+++ Material supplied +++
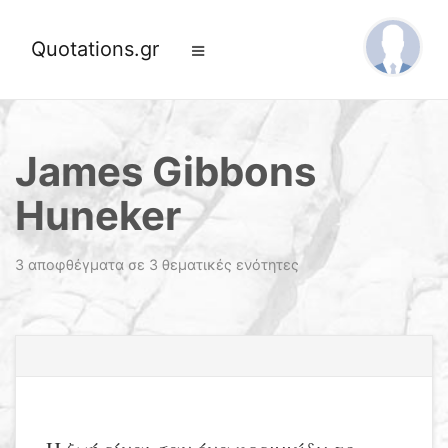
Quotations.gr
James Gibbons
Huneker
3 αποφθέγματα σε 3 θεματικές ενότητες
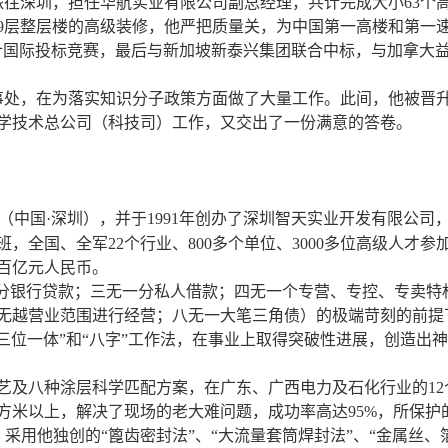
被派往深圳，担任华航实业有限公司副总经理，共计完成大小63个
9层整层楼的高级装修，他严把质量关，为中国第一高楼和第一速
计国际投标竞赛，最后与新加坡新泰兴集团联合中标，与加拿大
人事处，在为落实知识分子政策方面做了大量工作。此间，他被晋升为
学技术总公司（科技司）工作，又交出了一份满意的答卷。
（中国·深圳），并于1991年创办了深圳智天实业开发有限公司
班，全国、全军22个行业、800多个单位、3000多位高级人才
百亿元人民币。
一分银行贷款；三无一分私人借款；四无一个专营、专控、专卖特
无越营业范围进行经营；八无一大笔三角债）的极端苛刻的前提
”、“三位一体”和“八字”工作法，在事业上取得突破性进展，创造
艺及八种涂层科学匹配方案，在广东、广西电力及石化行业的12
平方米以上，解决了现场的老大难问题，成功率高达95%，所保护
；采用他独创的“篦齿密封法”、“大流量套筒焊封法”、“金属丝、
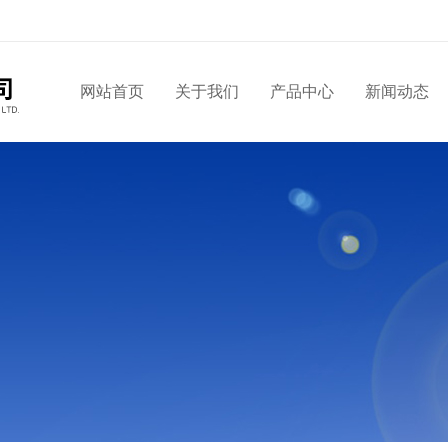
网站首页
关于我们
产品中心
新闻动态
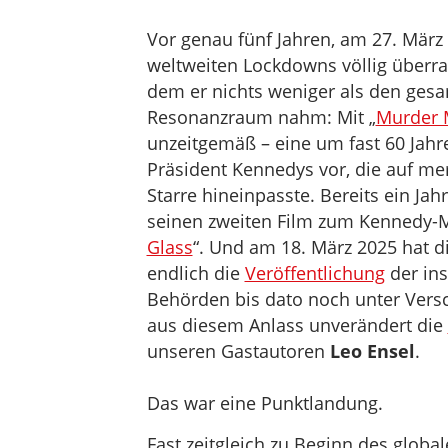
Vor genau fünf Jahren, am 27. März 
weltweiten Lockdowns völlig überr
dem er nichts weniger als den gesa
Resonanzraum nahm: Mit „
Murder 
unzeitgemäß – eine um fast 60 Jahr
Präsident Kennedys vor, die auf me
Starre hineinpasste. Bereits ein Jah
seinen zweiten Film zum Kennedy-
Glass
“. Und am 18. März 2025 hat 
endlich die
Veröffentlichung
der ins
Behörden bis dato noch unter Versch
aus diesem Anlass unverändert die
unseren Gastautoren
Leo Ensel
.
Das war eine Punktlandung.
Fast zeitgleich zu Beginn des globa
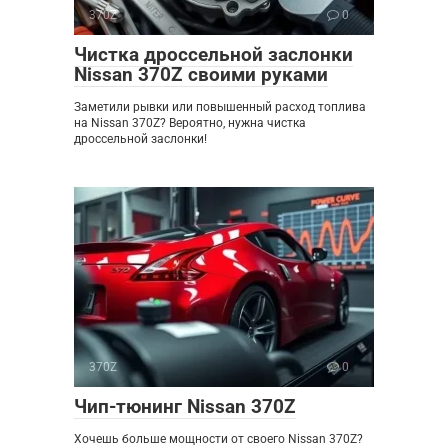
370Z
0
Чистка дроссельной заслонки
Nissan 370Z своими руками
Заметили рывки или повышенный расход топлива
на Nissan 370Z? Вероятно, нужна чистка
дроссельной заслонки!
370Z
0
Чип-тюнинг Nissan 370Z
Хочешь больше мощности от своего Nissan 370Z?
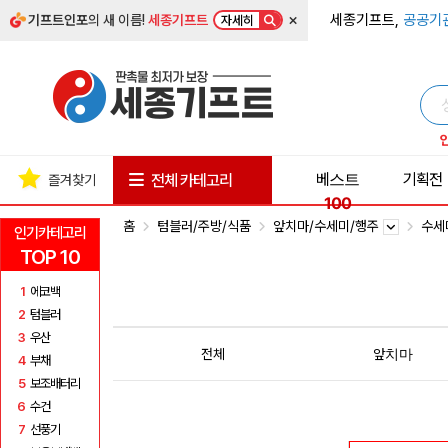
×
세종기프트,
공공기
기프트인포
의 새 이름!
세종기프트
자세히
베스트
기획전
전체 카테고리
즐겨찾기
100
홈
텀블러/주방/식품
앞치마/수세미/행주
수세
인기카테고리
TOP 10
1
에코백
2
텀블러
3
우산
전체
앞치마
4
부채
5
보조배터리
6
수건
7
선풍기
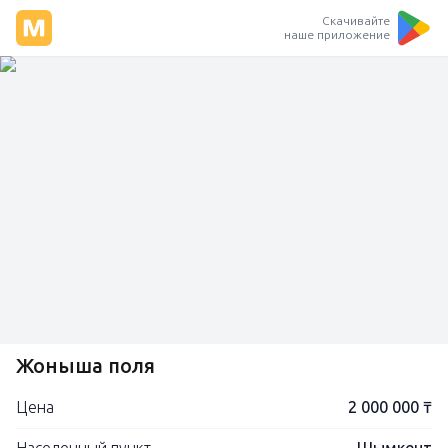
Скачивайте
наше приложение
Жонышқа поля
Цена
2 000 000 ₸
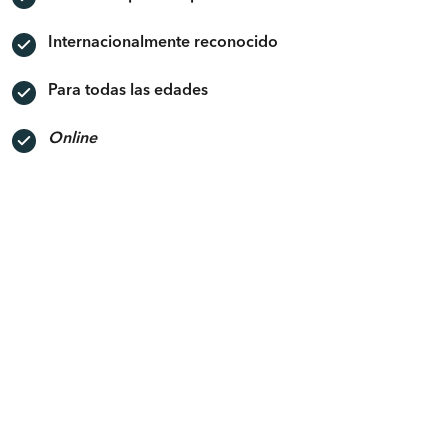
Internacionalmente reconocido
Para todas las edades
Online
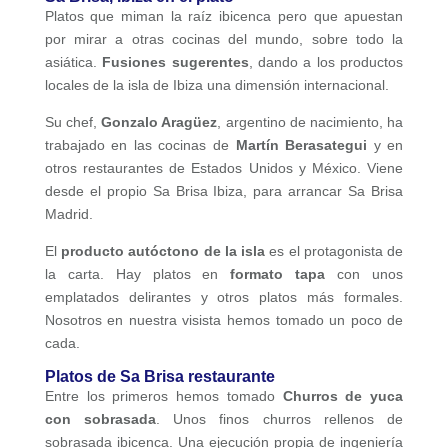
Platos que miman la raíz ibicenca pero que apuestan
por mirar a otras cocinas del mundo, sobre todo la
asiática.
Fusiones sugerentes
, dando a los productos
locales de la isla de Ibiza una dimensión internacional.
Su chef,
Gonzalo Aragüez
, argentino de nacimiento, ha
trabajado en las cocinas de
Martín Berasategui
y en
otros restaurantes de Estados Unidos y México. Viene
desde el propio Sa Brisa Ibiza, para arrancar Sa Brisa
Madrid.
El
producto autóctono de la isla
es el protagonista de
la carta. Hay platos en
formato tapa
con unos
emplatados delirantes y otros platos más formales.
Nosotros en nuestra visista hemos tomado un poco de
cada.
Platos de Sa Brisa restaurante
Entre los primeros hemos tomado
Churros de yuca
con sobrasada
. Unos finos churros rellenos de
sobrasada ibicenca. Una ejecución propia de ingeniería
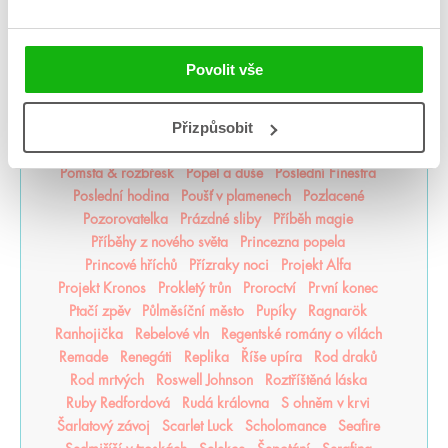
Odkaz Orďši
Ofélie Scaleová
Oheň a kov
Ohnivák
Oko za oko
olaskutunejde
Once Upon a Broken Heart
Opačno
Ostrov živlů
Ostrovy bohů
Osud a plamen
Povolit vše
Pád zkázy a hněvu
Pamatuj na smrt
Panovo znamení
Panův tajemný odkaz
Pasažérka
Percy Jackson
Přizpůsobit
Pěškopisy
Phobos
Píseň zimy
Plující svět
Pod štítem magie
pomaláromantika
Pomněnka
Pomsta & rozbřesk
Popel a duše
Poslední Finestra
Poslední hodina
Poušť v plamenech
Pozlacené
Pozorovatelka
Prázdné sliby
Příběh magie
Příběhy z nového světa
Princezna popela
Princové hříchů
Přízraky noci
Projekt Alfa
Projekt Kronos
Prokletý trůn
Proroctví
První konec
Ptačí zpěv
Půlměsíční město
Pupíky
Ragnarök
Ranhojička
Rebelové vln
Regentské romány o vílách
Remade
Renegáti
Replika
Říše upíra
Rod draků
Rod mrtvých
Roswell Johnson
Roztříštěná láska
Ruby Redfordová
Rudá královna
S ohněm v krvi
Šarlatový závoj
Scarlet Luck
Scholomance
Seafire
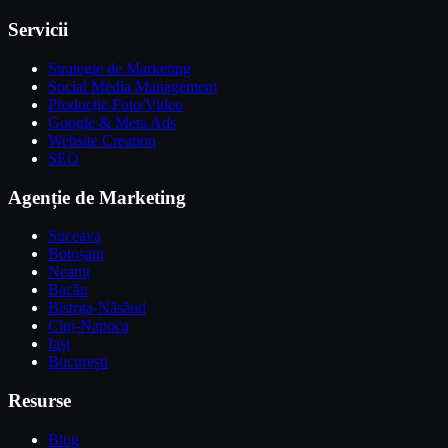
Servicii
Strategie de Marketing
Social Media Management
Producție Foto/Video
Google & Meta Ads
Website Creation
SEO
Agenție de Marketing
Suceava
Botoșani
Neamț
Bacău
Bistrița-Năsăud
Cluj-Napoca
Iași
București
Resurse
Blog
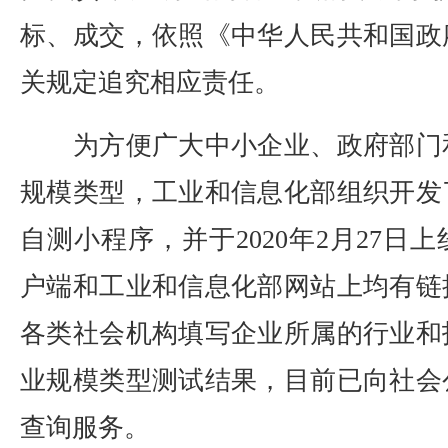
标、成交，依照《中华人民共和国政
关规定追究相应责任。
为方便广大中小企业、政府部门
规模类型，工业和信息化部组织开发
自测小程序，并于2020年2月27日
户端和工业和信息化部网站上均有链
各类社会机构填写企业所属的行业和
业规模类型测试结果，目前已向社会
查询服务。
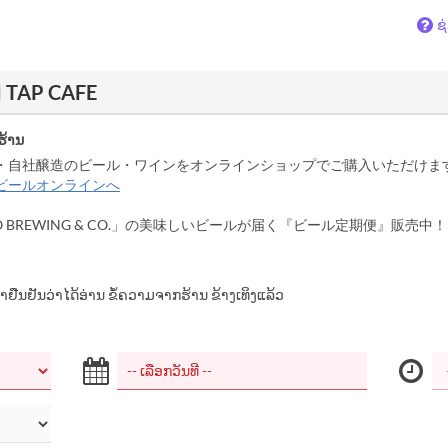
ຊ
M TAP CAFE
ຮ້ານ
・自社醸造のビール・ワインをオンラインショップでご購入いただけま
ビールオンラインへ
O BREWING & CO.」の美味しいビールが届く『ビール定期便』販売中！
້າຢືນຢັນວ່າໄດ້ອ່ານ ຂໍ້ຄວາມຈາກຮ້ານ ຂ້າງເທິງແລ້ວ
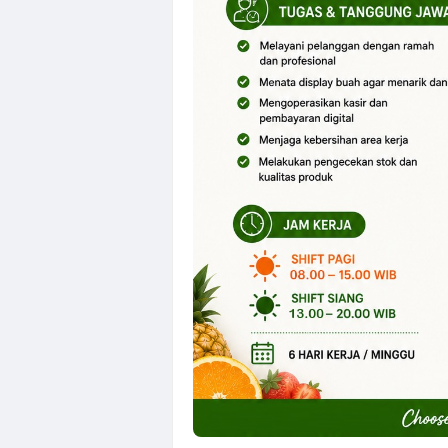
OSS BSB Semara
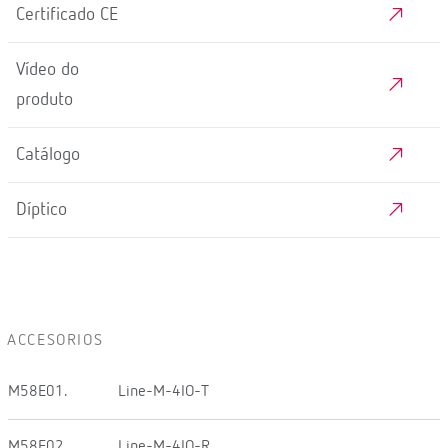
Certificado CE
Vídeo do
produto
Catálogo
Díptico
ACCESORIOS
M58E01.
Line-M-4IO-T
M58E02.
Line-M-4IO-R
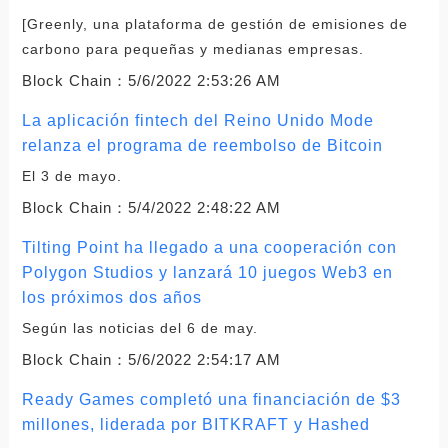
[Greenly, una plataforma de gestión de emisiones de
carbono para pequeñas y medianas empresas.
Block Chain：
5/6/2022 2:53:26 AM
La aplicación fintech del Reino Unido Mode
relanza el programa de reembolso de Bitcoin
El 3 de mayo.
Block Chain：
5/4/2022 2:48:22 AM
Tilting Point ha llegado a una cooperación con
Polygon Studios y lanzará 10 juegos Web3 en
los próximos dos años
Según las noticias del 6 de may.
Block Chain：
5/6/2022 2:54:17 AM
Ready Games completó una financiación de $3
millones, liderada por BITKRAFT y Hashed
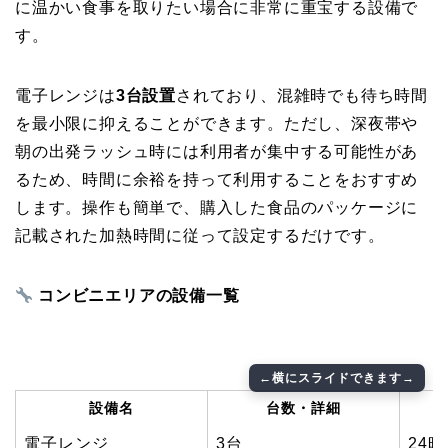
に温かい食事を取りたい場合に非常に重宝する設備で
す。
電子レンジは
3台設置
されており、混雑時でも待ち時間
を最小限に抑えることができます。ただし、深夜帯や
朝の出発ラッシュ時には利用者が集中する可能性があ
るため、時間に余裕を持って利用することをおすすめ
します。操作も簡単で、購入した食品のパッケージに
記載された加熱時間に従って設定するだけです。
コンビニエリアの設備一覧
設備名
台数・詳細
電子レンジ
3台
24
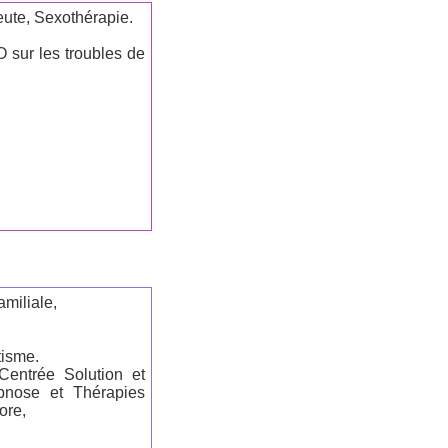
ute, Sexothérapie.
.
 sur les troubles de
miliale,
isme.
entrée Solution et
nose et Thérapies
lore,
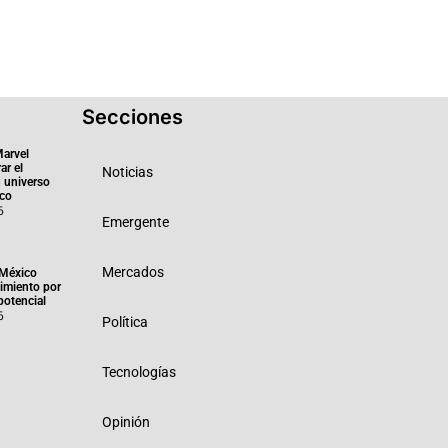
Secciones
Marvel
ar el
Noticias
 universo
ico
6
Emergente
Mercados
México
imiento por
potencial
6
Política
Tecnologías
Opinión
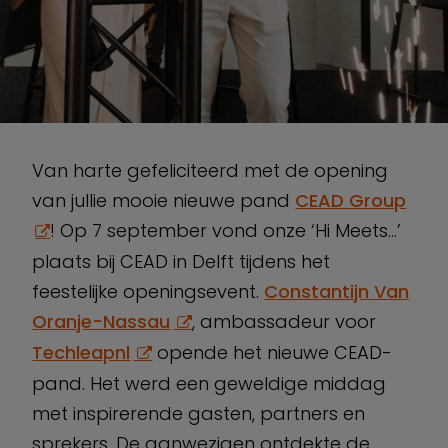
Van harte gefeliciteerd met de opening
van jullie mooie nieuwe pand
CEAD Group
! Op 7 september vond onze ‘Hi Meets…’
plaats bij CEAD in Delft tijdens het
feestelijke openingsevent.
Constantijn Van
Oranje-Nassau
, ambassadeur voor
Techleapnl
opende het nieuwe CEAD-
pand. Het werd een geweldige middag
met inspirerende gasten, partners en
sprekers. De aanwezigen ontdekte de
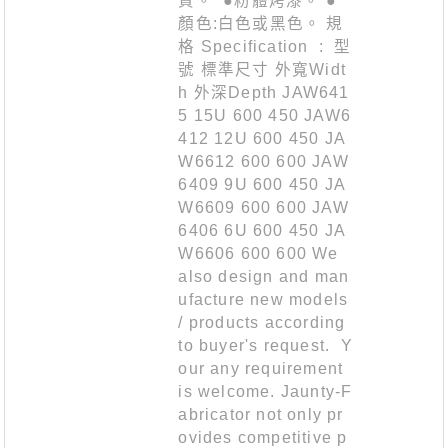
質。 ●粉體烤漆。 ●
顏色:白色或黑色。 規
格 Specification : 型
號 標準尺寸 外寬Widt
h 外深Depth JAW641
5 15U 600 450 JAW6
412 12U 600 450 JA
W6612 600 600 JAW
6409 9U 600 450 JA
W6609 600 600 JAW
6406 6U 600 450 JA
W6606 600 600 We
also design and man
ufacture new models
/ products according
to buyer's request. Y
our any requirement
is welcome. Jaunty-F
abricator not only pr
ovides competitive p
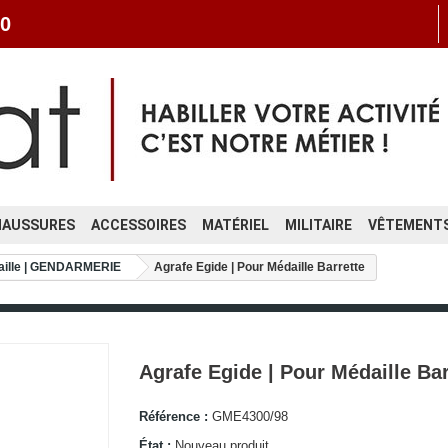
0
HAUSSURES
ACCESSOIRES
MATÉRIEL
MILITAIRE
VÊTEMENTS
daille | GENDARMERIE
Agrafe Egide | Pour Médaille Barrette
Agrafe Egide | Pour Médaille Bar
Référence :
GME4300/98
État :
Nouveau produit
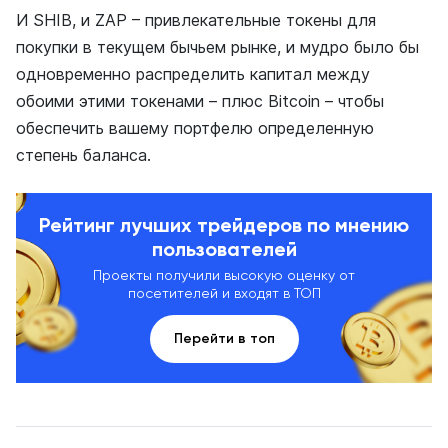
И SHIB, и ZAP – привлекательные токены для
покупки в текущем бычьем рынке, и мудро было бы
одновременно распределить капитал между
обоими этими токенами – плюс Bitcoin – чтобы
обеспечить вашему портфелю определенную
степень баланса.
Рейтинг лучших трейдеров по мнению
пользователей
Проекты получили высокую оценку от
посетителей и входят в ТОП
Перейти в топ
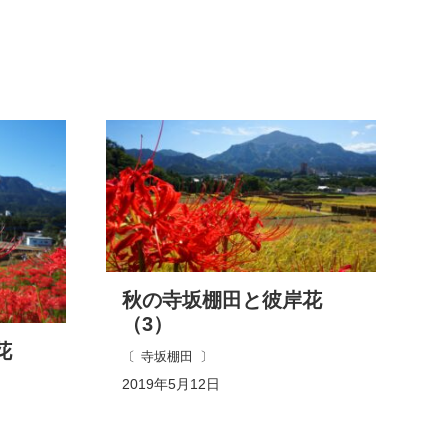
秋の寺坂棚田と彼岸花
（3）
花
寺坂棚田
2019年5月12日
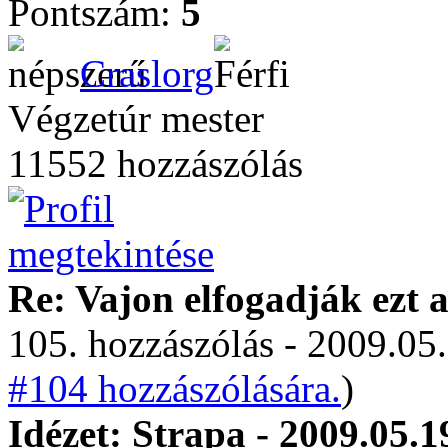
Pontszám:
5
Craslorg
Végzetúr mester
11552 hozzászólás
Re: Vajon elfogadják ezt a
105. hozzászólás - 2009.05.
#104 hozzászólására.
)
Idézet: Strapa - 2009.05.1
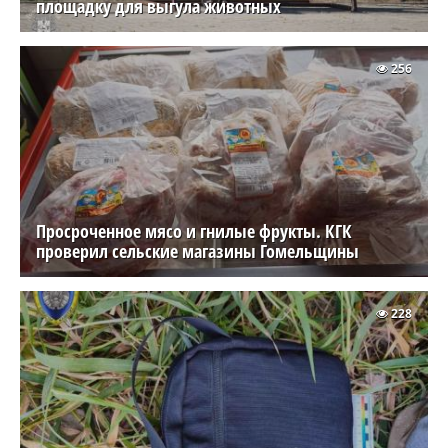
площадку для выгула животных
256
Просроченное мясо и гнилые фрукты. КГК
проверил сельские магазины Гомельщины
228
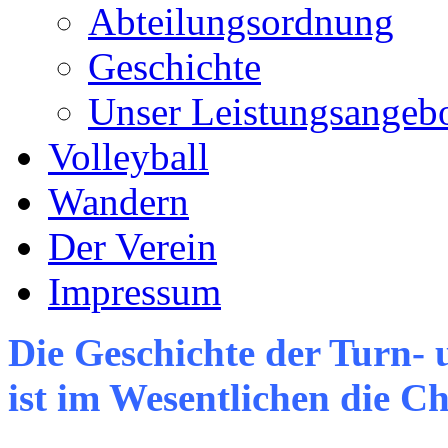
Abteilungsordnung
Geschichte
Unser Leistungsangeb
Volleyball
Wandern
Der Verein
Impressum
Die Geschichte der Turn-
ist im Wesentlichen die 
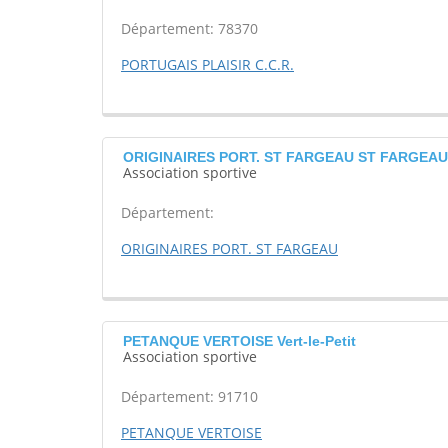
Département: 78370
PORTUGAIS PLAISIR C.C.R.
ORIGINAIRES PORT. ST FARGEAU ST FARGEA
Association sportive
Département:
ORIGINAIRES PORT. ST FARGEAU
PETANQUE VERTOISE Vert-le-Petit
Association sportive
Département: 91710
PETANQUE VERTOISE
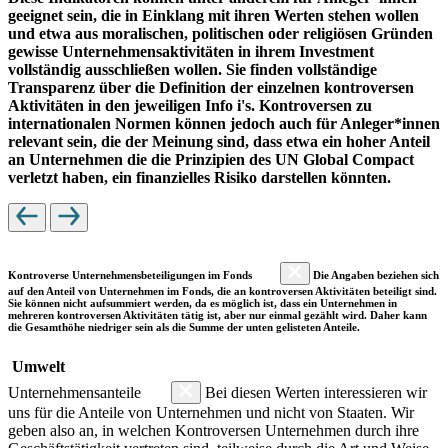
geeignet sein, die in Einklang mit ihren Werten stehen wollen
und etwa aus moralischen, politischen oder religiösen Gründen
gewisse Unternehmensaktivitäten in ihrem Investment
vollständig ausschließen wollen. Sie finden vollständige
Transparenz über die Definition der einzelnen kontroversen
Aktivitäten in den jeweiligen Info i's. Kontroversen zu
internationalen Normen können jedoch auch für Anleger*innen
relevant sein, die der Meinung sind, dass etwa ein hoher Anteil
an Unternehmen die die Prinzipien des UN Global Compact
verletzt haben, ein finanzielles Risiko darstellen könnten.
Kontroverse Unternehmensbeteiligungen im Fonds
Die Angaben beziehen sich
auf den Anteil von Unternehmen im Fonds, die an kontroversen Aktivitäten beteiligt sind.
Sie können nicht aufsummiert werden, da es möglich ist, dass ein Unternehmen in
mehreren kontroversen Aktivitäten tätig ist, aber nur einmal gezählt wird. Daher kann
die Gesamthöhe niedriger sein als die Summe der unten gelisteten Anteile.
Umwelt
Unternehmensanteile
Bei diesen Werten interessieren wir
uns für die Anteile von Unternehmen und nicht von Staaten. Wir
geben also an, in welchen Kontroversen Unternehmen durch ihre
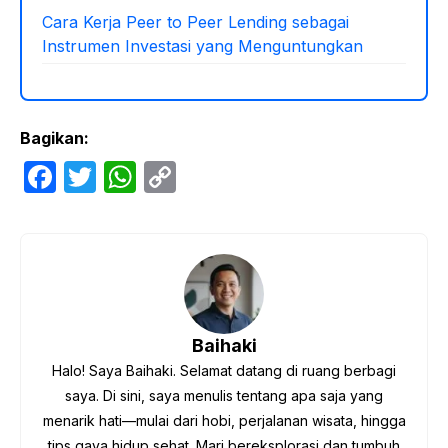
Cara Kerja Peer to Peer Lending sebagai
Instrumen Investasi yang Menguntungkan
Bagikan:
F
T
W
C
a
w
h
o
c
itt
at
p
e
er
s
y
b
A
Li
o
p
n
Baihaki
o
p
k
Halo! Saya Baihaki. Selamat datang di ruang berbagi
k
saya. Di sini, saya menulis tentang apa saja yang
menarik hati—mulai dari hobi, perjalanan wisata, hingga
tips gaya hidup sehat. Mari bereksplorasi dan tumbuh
+++
— Your assignment —
Look through the entries above; find each line with the word "PETANQUE" and copy it.

— Your solution —
PETANQUE VERTOISE Vert-le-Petit
PETANQUE VERTOISE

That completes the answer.